REQUIREMENT:
Only one span is wanted from the lines below: from the one with "Сжимайте JPG" up to and including the one with "ΛΥΜΠΕΡΟΠΟΥΛΟΣ". Copy it exactly, without images.

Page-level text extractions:

'''

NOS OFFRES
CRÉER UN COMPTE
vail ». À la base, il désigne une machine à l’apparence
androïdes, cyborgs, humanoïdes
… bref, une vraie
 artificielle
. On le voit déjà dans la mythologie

'''
'''

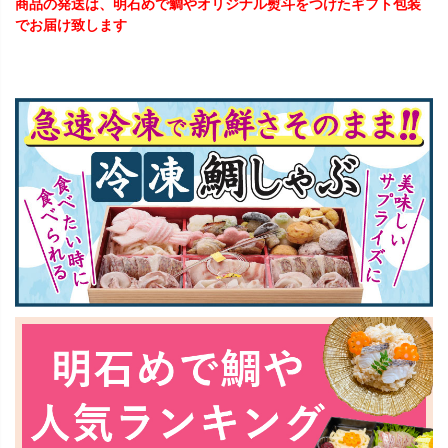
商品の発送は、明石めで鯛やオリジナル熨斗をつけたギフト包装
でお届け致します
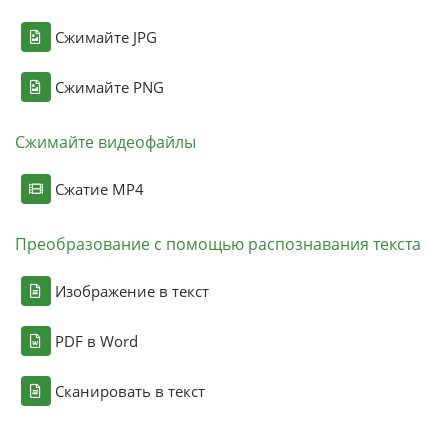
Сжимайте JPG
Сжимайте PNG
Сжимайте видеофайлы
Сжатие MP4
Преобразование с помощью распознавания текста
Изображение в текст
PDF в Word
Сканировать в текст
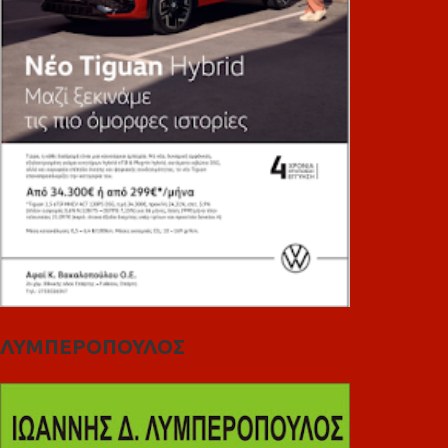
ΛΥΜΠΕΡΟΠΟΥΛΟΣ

'''

EXERCISE RESPONSE:
Сжимайте JPG
Сжимайте PNG
Сжимайте видеофайлы
Сжатие MP4
Преобразование с помощью распознавания текста
Изображение в текст
PDF в Word
Сканировать в текст
ΛΥΜΠΕΡΟΠΟΥΛΟΣ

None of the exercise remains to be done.